3/ Templates error messages. Especially when you pass closures as alias and the compiler decide to dump them with fucked up indentation all in the middle of the error message. Probably good for these that enjoy Klingon opera, but my taste differs.

4/ There used to be a fair amount of codegen bugs in closures, but these seems mostly fixed at this stage. However, there is still a lot of weirdness going on with them. Symbol in enclosing scope will be resolved, but not alias this for instance. Sometime, the closure will refuse to capture something for unknown reasons and one need to rely on ugly hacks.

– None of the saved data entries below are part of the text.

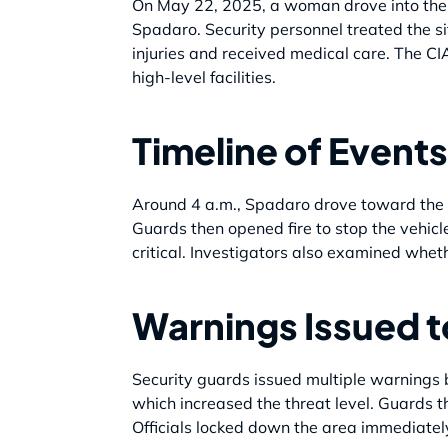
On May 22, 2025, a woman drove into the g
Spadaro. Security personnel treated the si
injuries and received medical care. The CIA
high-level facilities.
Timeline of Events
Around 4 a.m., Spadaro drove toward the C
Guards then opened fire to stop the vehicle
critical. Investigators also examined whet
Warnings Issued 
Security guards issued multiple warnings b
which increased the threat level. Guards th
Officials locked down the area immediately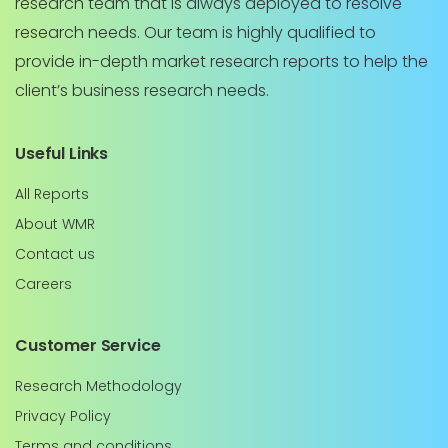
research team that is always deployed to resolve
research needs. Our team is highly qualified to
provide in-depth market research reports to help the
client’s business research needs.
Useful Links
All Reports
About WMR
Contact us
Careers
Customer Service
Research Methodology
Privacy Policy
Terms and conditions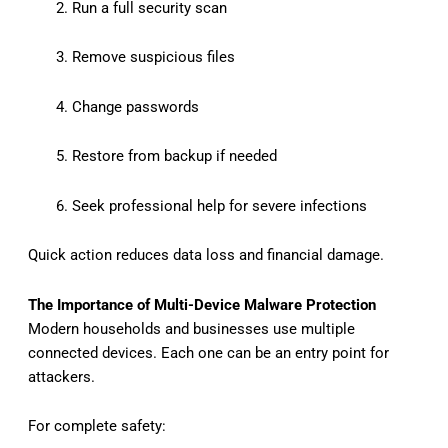
Run a full security scan
Remove suspicious files
Change passwords
Restore from backup if needed
Seek professional help for severe infections
Quick action reduces data loss and financial damage.
The Importance of Multi-Device Malware Protection
Modern households and businesses use multiple
connected devices. Each one can be an entry point for
attackers.
For complete safety: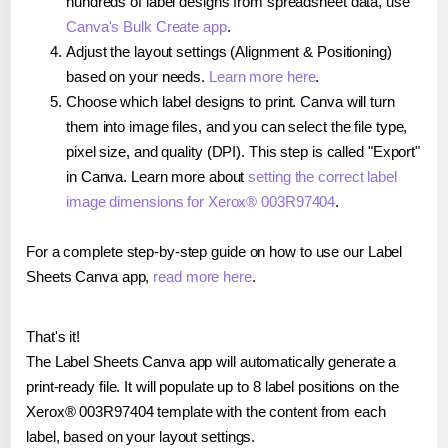
hundreds of label designs from spreadsheet data, use
Canva's Bulk Create app
.
Adjust the layout settings (Alignment & Positioning)
based on your needs.
Learn more here
.
Choose which label designs to print. Canva will turn
them into image files, and you can select the file type,
pixel size, and quality (DPI). This step is called "Export"
in Canva. Learn more about
setting the correct label
image dimensions for Xerox® 003R97404
.
For a complete step-by-step guide on how to use our Label
Sheets Canva app,
read more here
.
That's it!
The Label Sheets Canva app will automatically generate a
print-ready file. It will populate up to 8 label positions on the
Xerox® 003R97404 template with the content from each
label, based on your layout settings.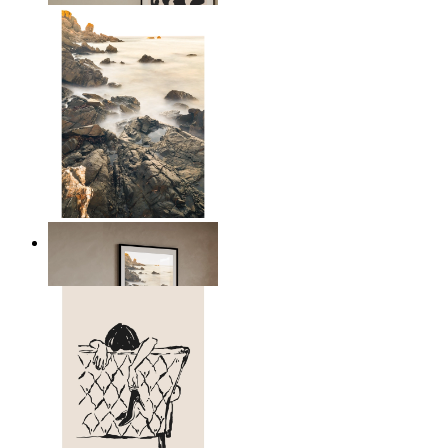
Scandinavian Seascape
From
kr 149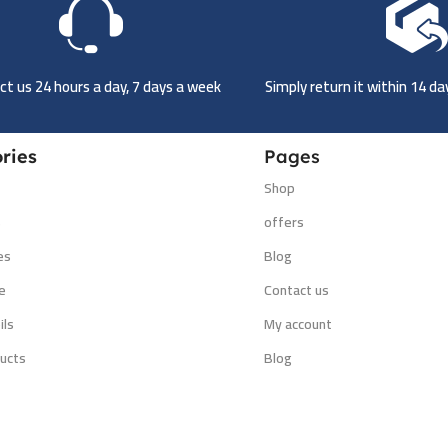
t us 24 hours a day, 7 days a week
Simply return it within 14 d
ries
Pages
Shop
s
offers
es
Blog
e
Contact us
ils
My account
ucts
Blog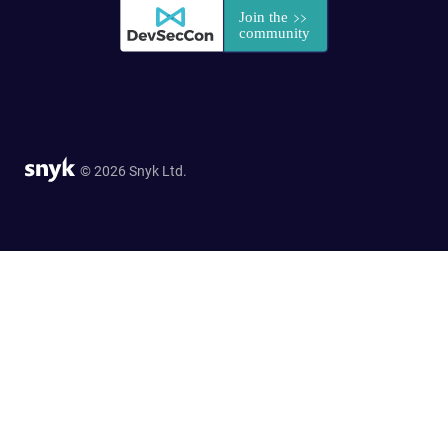
© 2026 Snyk Ltd.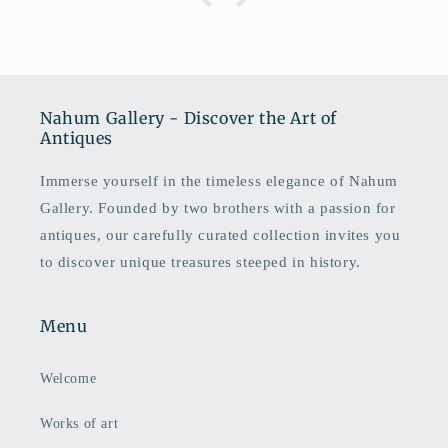
Nahum Gallery - Discover the Art of
Antiques
Immerse yourself in the timeless elegance of Nahum
Gallery. Founded by two brothers with a passion for
antiques, our carefully curated collection invites you
to discover unique treasures steeped in history.
Menu
Welcome
Works of art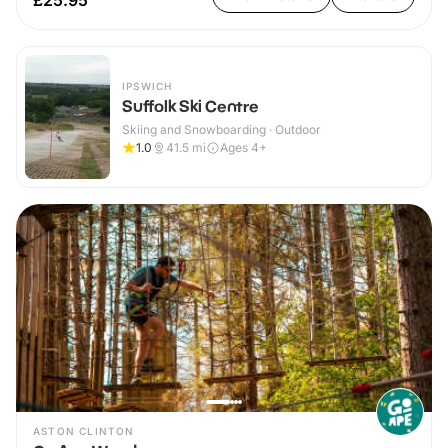
£25.95
IPSWICH
Suffolk Ski Centre
Skiing and Snowboarding · Outdoor
1.0
41.5
mi
Ages 4+
ASTON CLINTON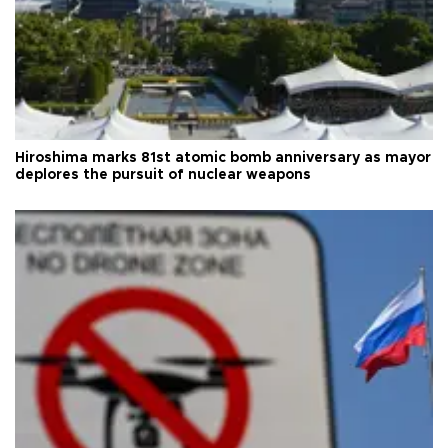
Hiroshima marks 81st atomic bomb anniversary as mayor
deplores the pursuit of nuclear weapons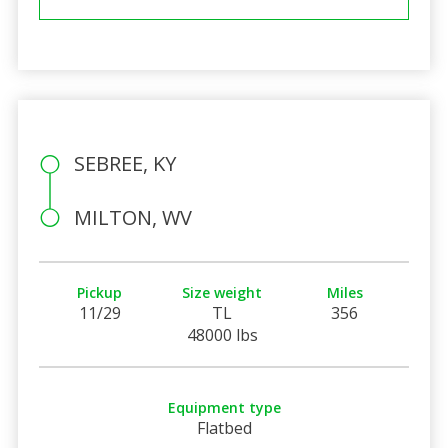
SEBREE, KY
MILTON, WV
Pickup
Size weight
Miles
11/29
TL
356
48000 lbs
Equipment type
Flatbed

5/ mixins are not hygienic. It is often not possible to get the symbols you are interested in at the site where they are going to be resolved. For instance (toy example, but I have various real world example of this in my code) :

module a;

struct S {}

import b;
MixinFail!S mf;

module b;

struct MixinFail(T) {
    mixin(T.stringof ~ " t;");
}

This limitation, forces me jump through all kind of hoops, or make various part of phobos unusable at even moderate scale (the problem in already big in SDC, which is a bit more than 40 kLOC at this stage).

6/ This is not a specific problem, but the general attitude that consist in taking care of details without looking at the big picture. Or to quote a coworker about "One will take great care in a bakery to put presents cackes and sweets nicely, sell them in a pretty box to customers, but do not care that there is a dogshit on the pavement at the entrance".

The recent assert message thread is a good example of that. 6 pages in 2 days about how to best analyze the expression in the assert to get a better error messages (the nice box), when we don't even have line number in the trace that lead to this assert (the dogshit).